Assim, os choques de intensidades que frequentemente ocorrem entre a vida e o poder, devem-se ao envolvimento de uma luta ética, que tende sempre a ser dinamizada, pois, na medida em que se interroga as condições de existência do poder, ela surge constituindo a resistência, como sua força interna. Deleuze (2005, p.101) lembra que a maior intensidade da existência está, exatamente, em seus choques com o poder, quando a vida resiste a ele e é obrigada a escapar, a criar rotas de fuga, a reinventar-se. Desse modo, a resistência foucaultiana equivale às rotas de fuga, na desterritorização deleuziana (DELEUZE, 1976; DELEUZE;GUATTARI, 1997).

A força é operada no social por subjetividades (FOUCAULT, 2003). Se a força encontra-se fora do indivíduo e a subjetividade é uma dobra da força, não seria essa “o dentro do fora” deleuziano? ou seja, um lado de dentro que prescinde do pensamento mas localiza-se externo ao “sujeito autônomo”? Se assim for, podemos dizer que a dobra de forças depende da instância pensamento, mas esse pensamento é uma construção da força de subjetividade cuja intensidade promove o dinamismo social, pois, se essas são linhas de fuga, elas são sempre traçadas na imanência de um desejo coletivo (DELEUZE, 1976).

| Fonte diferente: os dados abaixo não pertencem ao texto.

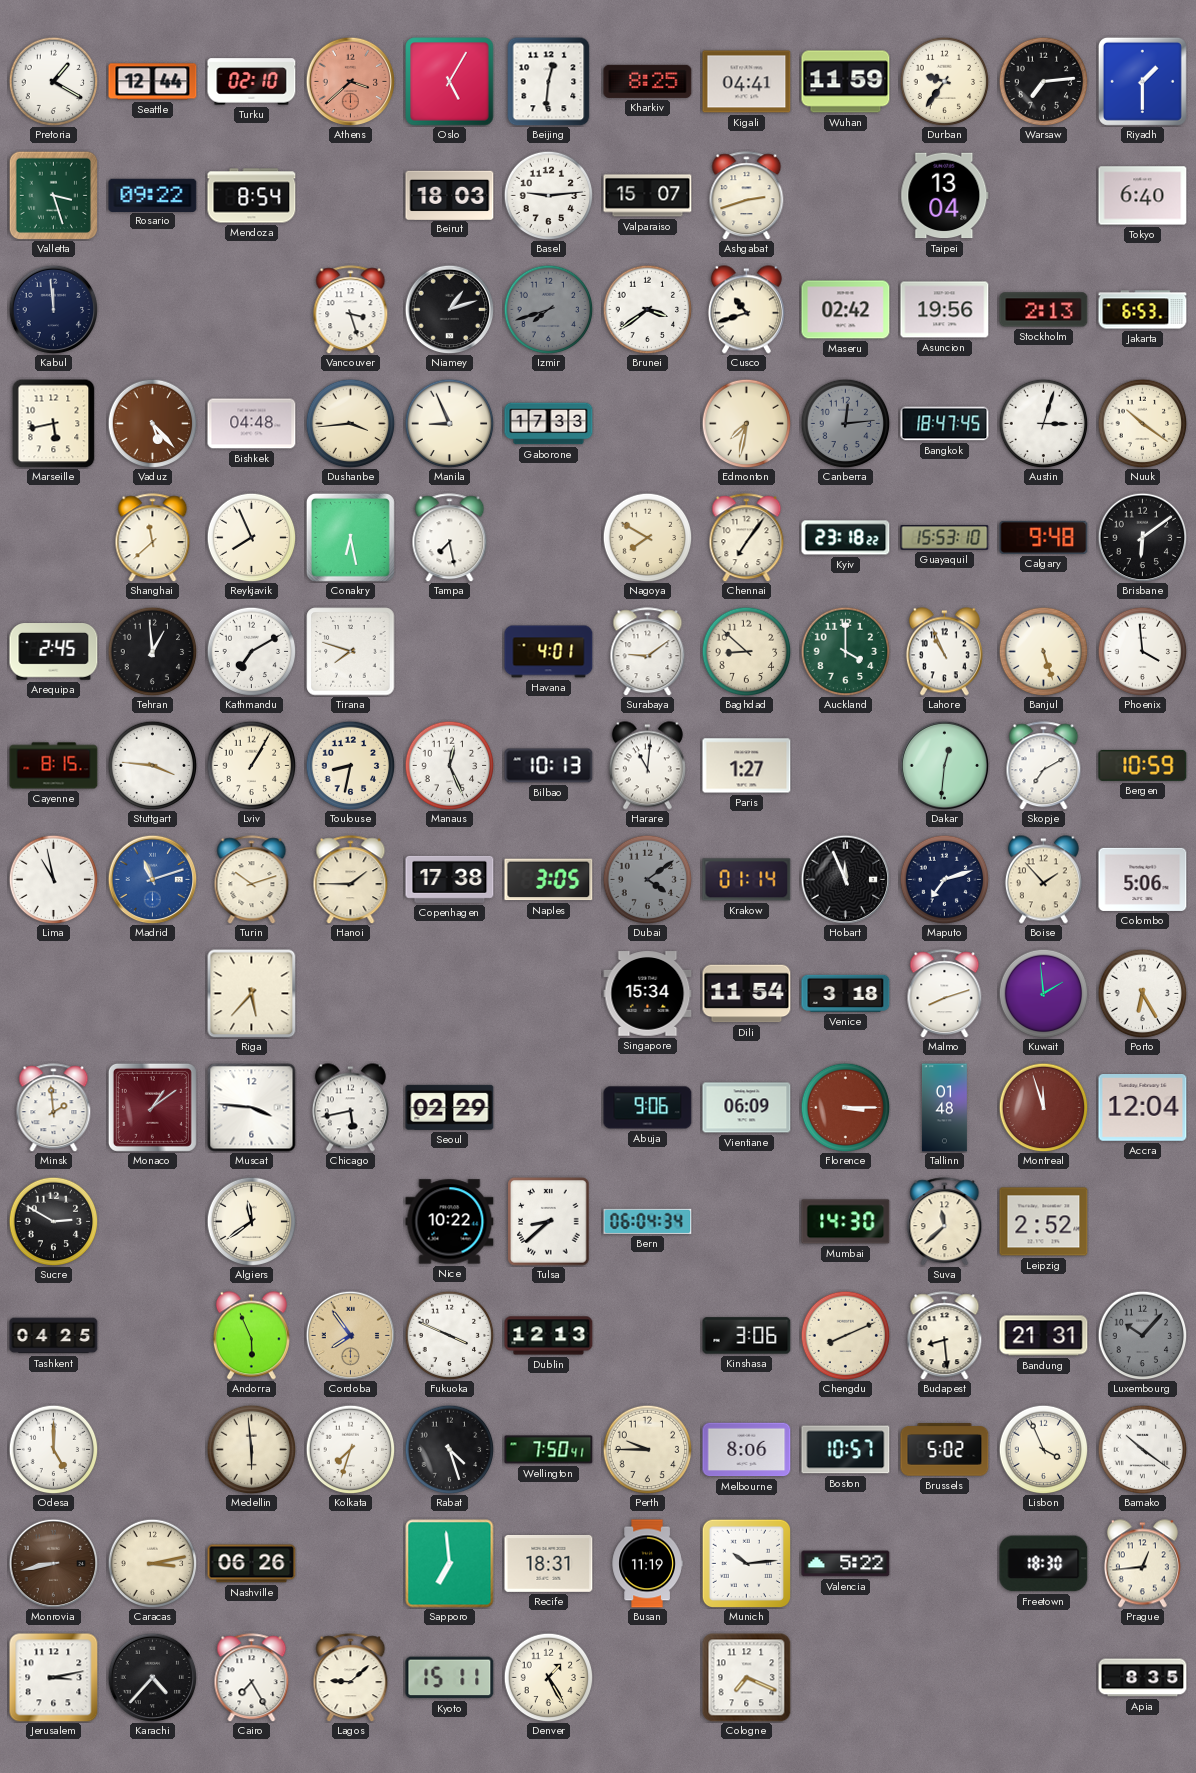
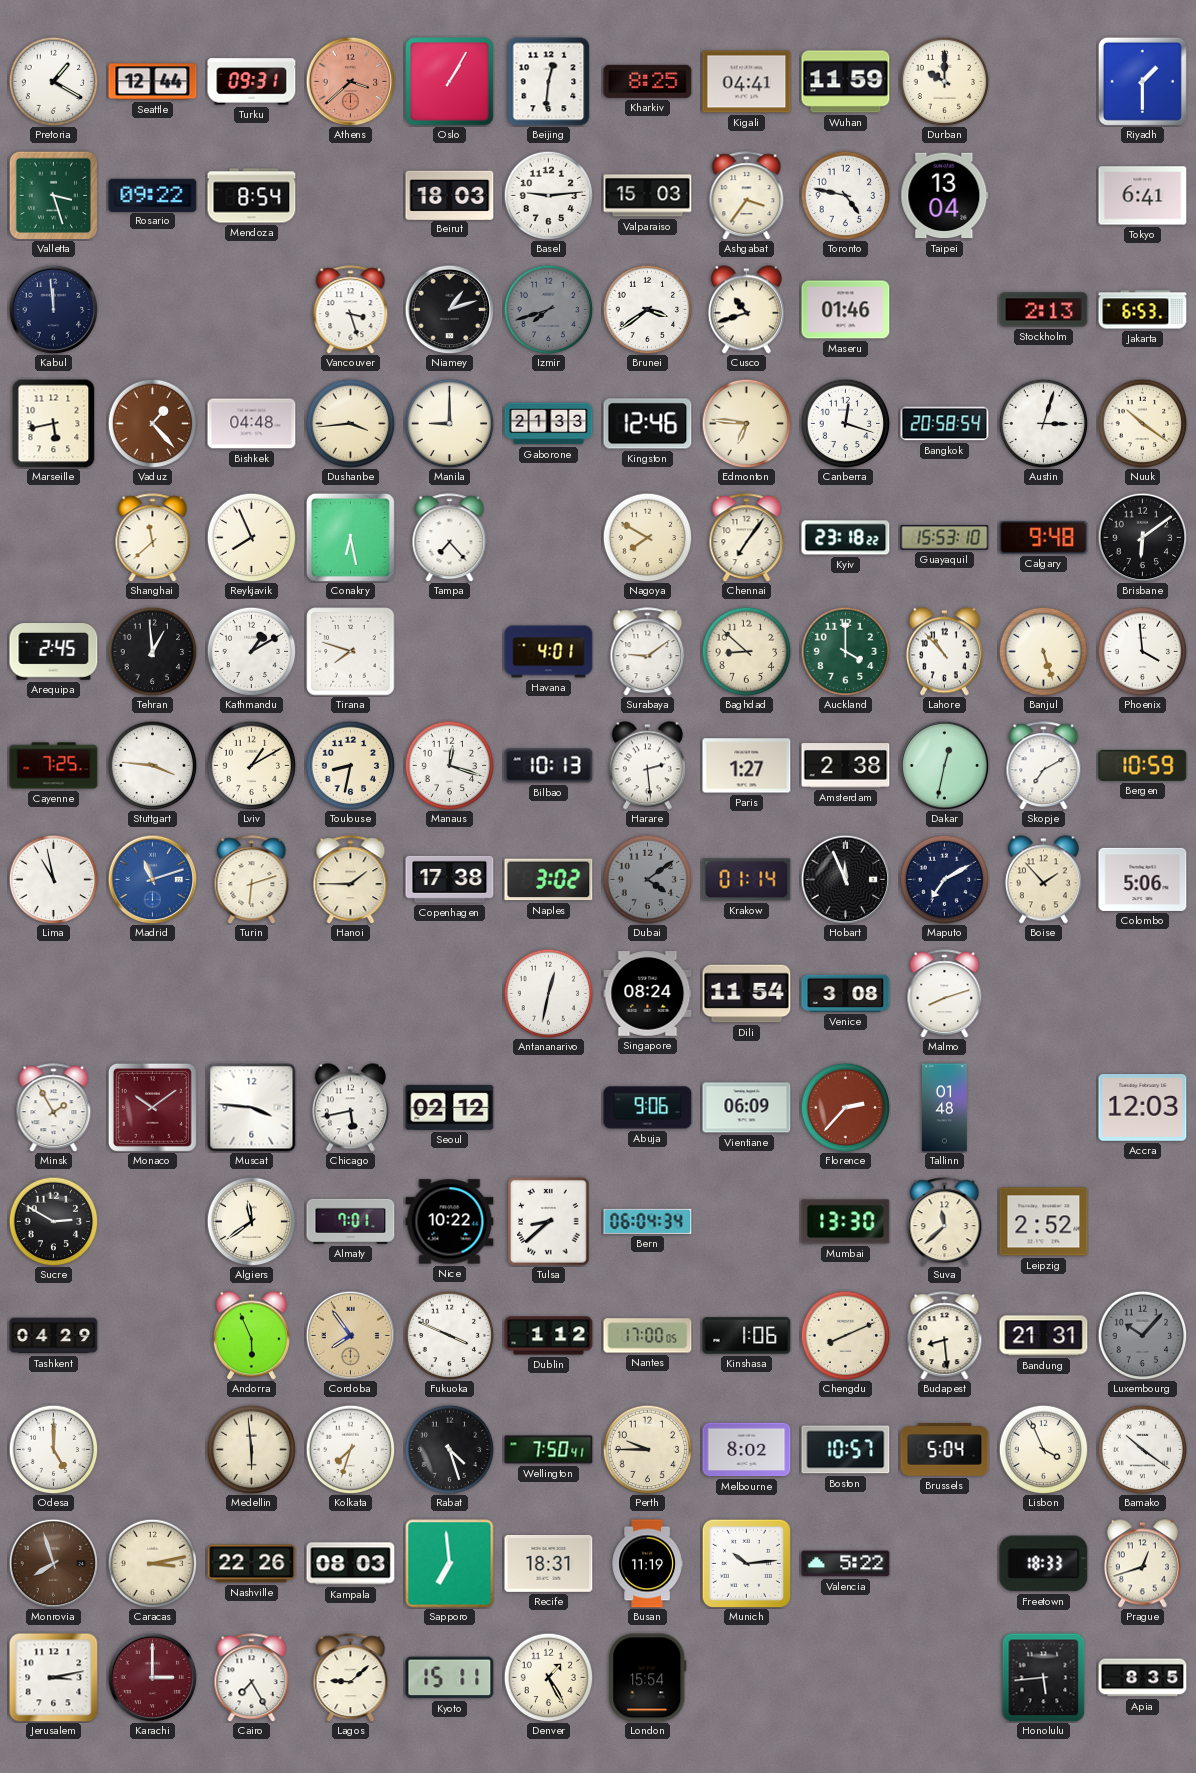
Turku: 02:10 -> 09:31
Oslo: 5:05 -> 1:05
Durban: 9:36 -> 10:00
Warsaw: 7:14 -> none
Valparaiso: 15:07 -> 15:03
Ashgabat: 2:42 -> 3:36
Toronto: none -> 4:47
Tokyo: 6:40 -> 6:41
Maseru: 02:42 -> 01:46
Asuncion: 19:56 -> none
Vaduz: 5:23 -> 1:23
Manila: 8:56 -> 9:00
Gaborone: 17:33 -> 21:33
Kingston: none -> 12:46
Edmonton: 7:32 -> 6:46
Canberra: 12:14 -> 12:18
Canberra dial: grey -> white
Bangkok: 18:47 -> 20:58
Tampa: 7:28 -> 7:23
Kathmandu: 7:10 -> 1:10
Lahore: 10:56 -> 10:53
Cayenne: 8:15 -> 7:25
Lviv: 1:05 -> 1:10
Manaus: 12:26 -> 12:18
Harare: 11:01 -> 2:29
Amsterdam: none -> 2:38
Dakar: 12:31 -> 12:32
Turin: 10:12 -> 6:12
Naples: 3:05 -> 3:02
Maputo: 7:12 -> 7:10
Riga: 5:37 -> none
Antananarivo: none -> 12:32
Singapore: 15:34 -> 08:24
Venice: 3:18 -> 3:08
Kuwait: 1:59 -> none
Porto: 6:25 -> none
Minsk: 1:59 -> 1:55
Monaco: 1:09 -> 10:09
Seoul: 02:29 -> 02:12
Florence: 3:15 -> 2:37
Montreal: 11:57 -> none
Accra: 12:04 -> 12:03
Almaty: none -> 7:01
Mumbai: 14:30 -> 13:30
Tashkent: 04:25 -> 04:29
Dublin: 12:13 -> 1:12
Nantes: none -> 17:00
Kinshasa: 3:06 -> 1:06
Melbourne: 8:06 -> 8:02
Brussels: 5:02 -> 5:04
Monrovia: 8:43 -> 7:57
Nashville: 06:26 -> 22:26
Kampala: none -> 08:03
Freetown: 18:30 -> 18:33
Prague: 12:44 -> 12:42
Karachi: 4:37 -> 3:00
Karachi dial: black -> burgundy
London: none -> 15:54
Cologne: 7:19 -> none
Honolulu: none -> 5:44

Diante do exposto, podemos deduzir que saberes e poderes antecedem os papéis de sujeitos particulares, pois são esses, exatamente, que lhes permitem a existência. A prática desses sujeitos nesse meio é, assim, considerada em sua materialidade tendo a verdade por princípio e modelagem, e um cuidado de si como exercício ético de liberdade.

Considerando as questões aqui tratadas, podemos entender que, enquanto Foucault avançou no enunciável e nos forneceu até aqui um poderoso instrumental para explorar a complexa relação saber-poder e poder-resistência que atravessa a construção de um espaço social, Deleuze avançou na exploração do visível ao concebê-lo como um processo maquínico. O autor indica que uma relação possível entre os processos de resistência foucaultianos e as agências do desejo. A possibilidade nos aproxima da prática constitutiva da condição dos potterheads e trata da dinamicidade desse espaço.

Por fim, precisamos ainda ponderar que nossa análise não pode abdicar em considerar os modos severos de controle e vigilância com que se dá o biopoder em nossas sociedades. Por meio da construção do conceito de governamentalidade, Foucault nos forneceu o diagnóstico da passagem da sociedade disciplinar para de controle e um ferramental para investigação, mas Deleuze (2008b) o atualizou, ao desenvolver o estudo como uma mutação do capitalismo, agora não mais dirigido à produção, mas ao serviço, voltado para o produto, para a venda ou mercado, uma forma social de controle contínuo e comunicação instantânea; ele indicou as máquinas cibernéticas como parte de agenciamentos coletivos e denunciou a comunicação penetrada pelo capital como uma condição de natureza e não do acaso.